Naked Science Forum
On the Lighter Side => New Theories => Topic started by: Jaaanosik on 11/08/2020 23:44:07
-
OK, no frame dragging, no v^2.
c^2 = (c/2)^2
c!=c
How do you solve this?
Jano
-
OK, no frame dragging, no v^2.
c^2 = (c/2)^2
c!=c
How do you solve this?
Jano
Since you admit that you are no longer talking about frame-dragging, please put that in the appropriate thread ("Is relativity reciprocal?" seems like a good one).
-
...
As Kryptid has also said, No, this is not frame dragging. Frame dragging is a GR effect that involves a rotating mass.
It has has nothing to do with your example. In fact, your example isn't even a good one for aberration.
I am aware of the GR frame dragging.
I am presenting an argument that the frame dragging exists in SR as well.
The light moves up on the train car but it is 'dragged' to the right from platform point of view.
The aberration stands.

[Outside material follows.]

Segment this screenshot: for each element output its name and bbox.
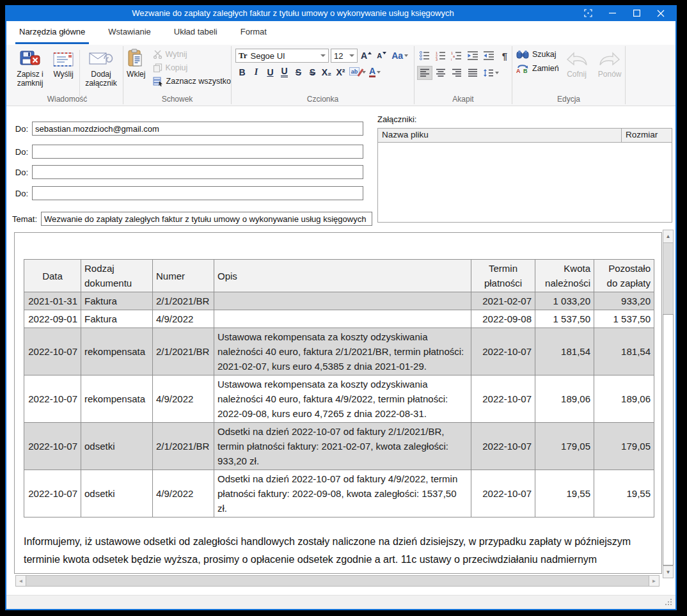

It is a good example.
If the platform observer wants to hit the same spot where the red arrow hits the train middle point on the other side then the platform observer cannot shoot at 90 degrees.
cos(theta) = v/c = 0.866 ===> theta=30deg
The simplified formula,
Jano
-
Since you admit that you are no longer talking about frame-dragging, please put that in the appropriate thread ("Is relativity reciprocal?" seems like a good one).
How do we solve this?
c^2 = (c/2)^2
c!=c
-
The light moves up on the train car but it is 'dragged' to the right from platform point of view.
For the last time, what you are talking about is not frame-dragging. Did you even watch the video I posted?
Since you missed it the first time...
How do we solve this?
c^2 = (c/2)^2
c!=c
Did you not just read what I posted about putting this in the appropriate thread?